Womens Health

Fibroids and Infertility - A Connection?

Fibroids are usually non-cancerous tumors that grow in the pelvis.  They are very common, and approximately 75% of women who have fibroids live with them without ever having them removed or having problems with them.  For the other 25%, however, the fibroids can certainly pose fertility problems and other issues in women.

Who Is Most At Risk For Fibroids?

Women are most likely to develop fibroids in their 30s and 40s, a time when they are most likely to want to conceive.  Traditionally, fibroids that were very large or that were a problem were removed with a hysterectomy, but this is a surgery that removes the uterus and makes it impossible for a woman to conceive.  Obviously, this surgery is becoming less acceptable to women who still want to conceive, and other options are arising as the medical profession learns more about fibroids.

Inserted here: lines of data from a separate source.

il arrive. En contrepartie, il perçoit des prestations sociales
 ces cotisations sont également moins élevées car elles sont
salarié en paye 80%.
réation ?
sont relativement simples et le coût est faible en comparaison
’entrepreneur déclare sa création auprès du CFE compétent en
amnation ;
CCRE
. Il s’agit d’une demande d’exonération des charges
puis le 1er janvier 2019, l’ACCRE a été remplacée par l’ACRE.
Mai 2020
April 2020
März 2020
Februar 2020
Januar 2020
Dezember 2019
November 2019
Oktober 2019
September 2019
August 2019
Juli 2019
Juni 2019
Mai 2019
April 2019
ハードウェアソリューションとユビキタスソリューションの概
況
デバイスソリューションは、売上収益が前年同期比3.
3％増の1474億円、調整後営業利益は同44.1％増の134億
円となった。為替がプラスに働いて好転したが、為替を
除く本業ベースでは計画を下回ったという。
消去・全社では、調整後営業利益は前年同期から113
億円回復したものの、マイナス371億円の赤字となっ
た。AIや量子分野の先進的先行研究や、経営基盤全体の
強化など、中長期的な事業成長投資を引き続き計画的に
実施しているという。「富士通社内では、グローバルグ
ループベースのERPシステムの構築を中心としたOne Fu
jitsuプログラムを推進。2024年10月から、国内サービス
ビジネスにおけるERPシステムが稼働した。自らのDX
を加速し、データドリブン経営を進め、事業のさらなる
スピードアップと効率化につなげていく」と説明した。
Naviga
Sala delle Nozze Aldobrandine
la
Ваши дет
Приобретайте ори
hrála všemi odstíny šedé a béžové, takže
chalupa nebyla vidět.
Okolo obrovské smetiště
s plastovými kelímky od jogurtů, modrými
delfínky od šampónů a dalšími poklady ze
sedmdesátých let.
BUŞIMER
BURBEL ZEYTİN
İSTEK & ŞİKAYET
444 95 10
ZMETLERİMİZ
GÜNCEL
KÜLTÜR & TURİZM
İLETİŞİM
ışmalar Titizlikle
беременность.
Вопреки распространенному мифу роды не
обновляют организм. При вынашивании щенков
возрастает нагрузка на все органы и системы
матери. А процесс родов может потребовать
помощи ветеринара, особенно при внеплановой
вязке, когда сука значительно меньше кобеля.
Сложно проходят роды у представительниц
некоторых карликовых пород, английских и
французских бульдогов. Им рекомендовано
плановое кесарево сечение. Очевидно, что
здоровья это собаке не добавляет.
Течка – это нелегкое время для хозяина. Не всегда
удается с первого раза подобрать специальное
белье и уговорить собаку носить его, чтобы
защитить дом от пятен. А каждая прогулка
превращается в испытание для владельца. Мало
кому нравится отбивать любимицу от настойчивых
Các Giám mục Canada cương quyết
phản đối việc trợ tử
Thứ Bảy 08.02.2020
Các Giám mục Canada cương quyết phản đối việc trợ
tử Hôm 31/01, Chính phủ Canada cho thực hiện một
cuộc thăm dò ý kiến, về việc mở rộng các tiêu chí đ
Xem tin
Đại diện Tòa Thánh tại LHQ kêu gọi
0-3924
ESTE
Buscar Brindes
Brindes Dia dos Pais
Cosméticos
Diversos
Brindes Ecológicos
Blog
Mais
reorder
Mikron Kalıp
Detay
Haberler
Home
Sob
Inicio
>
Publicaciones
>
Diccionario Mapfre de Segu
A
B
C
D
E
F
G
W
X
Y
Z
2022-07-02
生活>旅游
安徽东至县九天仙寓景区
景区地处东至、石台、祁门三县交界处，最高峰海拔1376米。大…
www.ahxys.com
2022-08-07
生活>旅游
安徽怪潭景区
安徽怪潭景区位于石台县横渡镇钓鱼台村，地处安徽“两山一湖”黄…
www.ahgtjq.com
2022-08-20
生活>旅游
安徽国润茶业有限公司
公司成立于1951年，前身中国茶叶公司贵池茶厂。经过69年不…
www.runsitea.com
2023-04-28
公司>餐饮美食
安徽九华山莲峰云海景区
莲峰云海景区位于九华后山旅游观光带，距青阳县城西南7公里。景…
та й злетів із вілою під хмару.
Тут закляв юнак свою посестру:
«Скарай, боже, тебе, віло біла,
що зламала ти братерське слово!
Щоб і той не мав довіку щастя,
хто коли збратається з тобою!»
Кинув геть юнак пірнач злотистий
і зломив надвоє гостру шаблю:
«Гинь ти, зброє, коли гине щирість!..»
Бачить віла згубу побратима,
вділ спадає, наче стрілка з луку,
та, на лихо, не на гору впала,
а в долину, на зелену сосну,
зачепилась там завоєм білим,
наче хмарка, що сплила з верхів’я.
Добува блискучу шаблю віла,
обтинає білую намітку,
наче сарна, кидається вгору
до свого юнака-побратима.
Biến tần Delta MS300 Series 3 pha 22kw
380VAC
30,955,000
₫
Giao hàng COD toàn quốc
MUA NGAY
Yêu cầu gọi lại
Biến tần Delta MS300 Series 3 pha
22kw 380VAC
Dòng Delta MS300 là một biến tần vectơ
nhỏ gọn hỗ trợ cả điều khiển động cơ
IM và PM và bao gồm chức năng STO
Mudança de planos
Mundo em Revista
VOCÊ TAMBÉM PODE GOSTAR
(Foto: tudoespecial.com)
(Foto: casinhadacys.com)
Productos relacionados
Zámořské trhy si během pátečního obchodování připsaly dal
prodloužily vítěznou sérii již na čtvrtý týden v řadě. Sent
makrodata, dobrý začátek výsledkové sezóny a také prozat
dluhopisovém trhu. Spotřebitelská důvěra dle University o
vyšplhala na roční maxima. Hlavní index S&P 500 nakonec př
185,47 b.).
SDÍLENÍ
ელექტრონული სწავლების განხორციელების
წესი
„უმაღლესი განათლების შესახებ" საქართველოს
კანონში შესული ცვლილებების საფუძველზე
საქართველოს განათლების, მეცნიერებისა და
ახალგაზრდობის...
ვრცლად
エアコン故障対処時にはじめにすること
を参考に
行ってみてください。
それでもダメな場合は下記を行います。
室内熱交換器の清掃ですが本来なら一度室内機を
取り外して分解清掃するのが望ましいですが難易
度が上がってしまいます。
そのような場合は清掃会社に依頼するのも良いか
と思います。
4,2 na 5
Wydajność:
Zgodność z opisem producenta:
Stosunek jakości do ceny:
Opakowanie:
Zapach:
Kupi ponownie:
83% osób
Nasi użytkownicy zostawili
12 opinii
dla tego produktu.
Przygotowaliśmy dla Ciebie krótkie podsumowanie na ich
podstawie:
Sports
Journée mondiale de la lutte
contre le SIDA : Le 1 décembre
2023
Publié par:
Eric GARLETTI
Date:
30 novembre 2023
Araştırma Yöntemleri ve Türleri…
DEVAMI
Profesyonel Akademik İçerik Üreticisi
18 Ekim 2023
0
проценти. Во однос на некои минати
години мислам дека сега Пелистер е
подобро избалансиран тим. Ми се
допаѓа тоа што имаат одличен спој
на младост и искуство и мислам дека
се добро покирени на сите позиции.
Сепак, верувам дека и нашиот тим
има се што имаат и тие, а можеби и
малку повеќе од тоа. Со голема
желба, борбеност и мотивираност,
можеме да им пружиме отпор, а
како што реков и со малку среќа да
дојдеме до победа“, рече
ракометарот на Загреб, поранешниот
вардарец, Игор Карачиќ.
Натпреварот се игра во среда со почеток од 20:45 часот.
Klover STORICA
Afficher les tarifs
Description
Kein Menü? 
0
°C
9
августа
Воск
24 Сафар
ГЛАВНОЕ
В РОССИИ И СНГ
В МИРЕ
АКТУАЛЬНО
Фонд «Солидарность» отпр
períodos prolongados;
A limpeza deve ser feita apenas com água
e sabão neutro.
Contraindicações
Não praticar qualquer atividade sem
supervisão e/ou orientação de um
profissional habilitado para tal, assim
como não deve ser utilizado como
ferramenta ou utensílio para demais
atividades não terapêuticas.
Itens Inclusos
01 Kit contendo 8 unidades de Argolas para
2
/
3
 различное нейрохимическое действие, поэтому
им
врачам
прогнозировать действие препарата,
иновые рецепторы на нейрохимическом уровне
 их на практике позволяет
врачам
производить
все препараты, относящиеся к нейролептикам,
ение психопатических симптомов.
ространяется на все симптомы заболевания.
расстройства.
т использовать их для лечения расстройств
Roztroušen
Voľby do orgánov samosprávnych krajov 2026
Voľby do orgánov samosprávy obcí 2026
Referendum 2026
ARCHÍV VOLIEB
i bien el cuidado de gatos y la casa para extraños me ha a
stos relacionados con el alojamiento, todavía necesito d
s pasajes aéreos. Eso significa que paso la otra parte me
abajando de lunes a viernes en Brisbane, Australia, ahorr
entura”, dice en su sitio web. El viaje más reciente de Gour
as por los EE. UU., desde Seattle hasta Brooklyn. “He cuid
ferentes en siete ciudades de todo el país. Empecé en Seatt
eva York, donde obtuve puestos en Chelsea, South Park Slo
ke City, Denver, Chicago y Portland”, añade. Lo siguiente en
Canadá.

What Risk Factors Are Connected To Fibroids?

There are a number of risk factors that increase your chances of having fibroids.  Women who have had one or more pregnancies that went beyond the fifth month have less risk.  In general, birth control pills help to reduce the risk of developing fibroids, but researchers think that people who use the pill between the ages of 13 and 16 may have an increased risk. Smoking decreases the risk of fibroids and large quantities of red meat seems to increase the risk. Finally, African American women seem to have a much higher rate of fibroids, although researchers are not sure why this is the case.

Fibroids and Fertility

There are a number of reasons that fibroids may cause infertility.  A fibroid can be pushing on the fallopian tubes, creating a blockage that does not allow sperm to get to the egg, or that does not allow release of the egg.  Some fibroids may make it difficult for the egg to implant properly and for the embryo to grow and develop.  Many of these same difficulties can lead to miscarriage.  

Treatment for Fibroids

There are many tests that can be done to determine if a woman has fibroids, and if the fibroids are interfering with her chances of fertility.  They are sometimes found during a pelvic exam, and can usually be detected through ultrasound.  Most times when a woman has fibroids, she will not need treatment and will not have a difficulty with fertility due to the fibroid.  However, should the fibroid be quite large, or should it create a problem with fertility, there are a number of treatment options.  There are a number of surgeries that can be preformed to remove the fibroids, while keeping the uterus in tact. This is obviously the preferred course of treatment for a woman in childbearing years.  During an abdominal myomectomy, an incision is made in the abdomen and the fibroids are removed.  With a laparoscopic myomectomy, the fibroids are removed through laparoscopy.  A hysteroscopic myomectomy involves using a fiberoptic telescope through the vagina and cervix to remove the fibroids in the uterus.   Serious complications are usually uncommon with any of these procedures.  Between 11 and 26% of women who have myomectomy will need a second surgery.  In addition, both abdominal and laparoscopic myomectomy have a degree of risk for uterine rupture during pregnancy or labor.  Sometimes, doctors will recommend that a woman have a Cesarean delivery after having this surgery.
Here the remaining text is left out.